If you have read my books, then you have met my cousin Daisy. She is a black Labrador retriever, and we are about the same age. She has three human brothers, but I only have one human brother, Joey.
One of the things I admire about Daisy is her very long legs that enable her to escape the confines of her yard, which she does regularly. Her human parents usually don’t know about Daisy’s escapades, but once in a while she miscalculates, and they come home to a dog-less household. A horrible thought, I know. This precipitates a search of the neighborhood.
But Daisy’s humans have not bargained with her canine cunning. Hearing her name called in the distance, Daisy takes an alternate route, sometimes from yard to yard, until she is back home. When her frantic humans return home with plans to plaster the neighborhood with posters of “Lost Dog” beneath her photo, they find her resting in the shade in a dark corner of the yard. She has mastered the “Who me?” expression (which I taught her, incidentally).
One thing Daisy and I definitely agree on is the human notion that dogs do not need lunch. Recently, Daisy was visiting while her humans were gone. “Well, Marcy Mary, what do you do with yourself all day?”
After I told her my routine, she gave a great sigh. “And they expect you to guard everything all day with no lunch?”
I nodded sadly.
“Well, if they won’t feed us lunch, let’s go find some,” Daisy said with an engaging Labrador smile.

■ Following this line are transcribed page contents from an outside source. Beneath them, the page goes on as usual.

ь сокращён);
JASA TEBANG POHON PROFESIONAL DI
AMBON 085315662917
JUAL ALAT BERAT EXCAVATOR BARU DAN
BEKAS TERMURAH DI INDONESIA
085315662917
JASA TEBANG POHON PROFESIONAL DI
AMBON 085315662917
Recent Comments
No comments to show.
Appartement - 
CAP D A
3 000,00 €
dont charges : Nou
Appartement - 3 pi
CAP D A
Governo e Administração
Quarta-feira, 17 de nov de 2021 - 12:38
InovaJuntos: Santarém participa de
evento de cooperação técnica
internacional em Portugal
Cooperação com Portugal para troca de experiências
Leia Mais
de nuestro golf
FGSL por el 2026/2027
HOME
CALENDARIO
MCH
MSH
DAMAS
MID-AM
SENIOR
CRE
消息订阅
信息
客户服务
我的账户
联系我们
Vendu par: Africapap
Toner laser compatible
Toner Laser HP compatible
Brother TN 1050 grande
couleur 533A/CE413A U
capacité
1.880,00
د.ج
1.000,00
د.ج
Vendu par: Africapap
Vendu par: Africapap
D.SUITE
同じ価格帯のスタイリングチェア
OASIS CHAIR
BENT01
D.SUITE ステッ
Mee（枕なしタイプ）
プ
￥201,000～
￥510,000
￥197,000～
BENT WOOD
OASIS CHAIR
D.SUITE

“But how?” I responded. “We’re fenced in.”
She looked at me with a knowing smirk. “Have you ever seen a fence that could keep me in? Come on,” Daisy said as she trotted over to the gate. Getting up on her lovely long hind limbs, she easily flipped the gate latch open with her strong, pointy nose. The gate swung open. “I know where to get lunch. Follow me.”
We took off up the street, and I must say, the sense of freedom was exhilarating! When we reached the dead end, I was puzzled. “There is nothing beyond here, except chaparral.”
“I beg to differ, Marcy Mary. The drainage ditch is also here, and that leads straight to the grade school … and I just heard the lunch bell ring.”
“Ohhhhh,” I said. “I understand. But that’s Joey’s school.”
“You worry too much. We just have to be stealthy.”
In a few minutes, we were at the brush-covered fence of the schoolyard. Following Daisy, I crawled under a bush and easily slipped under a bend in the chain-link fence. As soon as we cleared the foliage, I heard a young voice shout, “That black dog is back, and it looks like she brought a wiener dog friend!”
Really? “Wiener dog”?
But I didn’t have time to react appropriately, since we were quickly surrounded by children offering us little tidbits from their lunches. Daisy had trained these kids well. I accepted slivers of meat, chips, and even a piece of apple, but that wasn’t all that great. Daisy eagerly ate everything, even a tomato. Yuck!
All was going well until a strident whistle split the air. Looking across the schoolyard, I saw a large red-faced woman rapidly heading our way who was stuffed into navy-blue trousers and a white polo shirt. The whistle, which she kept tooting, was in her mouth. She looked like The Little Engine That Could … or maybe not.
“Time to go,” Daisy said nonchalantly.
We trotted over to the bushes by the fence, disappeared into the branches, slipped under the fence, and headed back up the drainage ditch. We were soon back at our gate. I pushed it shut, and Daisy closed the latch. Soon, we were in our beds on guard duty.
That evening, Daisy and I were in Joey’s room when he stared at us and said, “I thought I saw you guys at school today.”
I looked at Daisy, and she looked at me. We both gave Joey the “Who me?” expression.
After a few seconds, he said, “Well, maybe it wasn’t you. I mean, how could you open the gate?”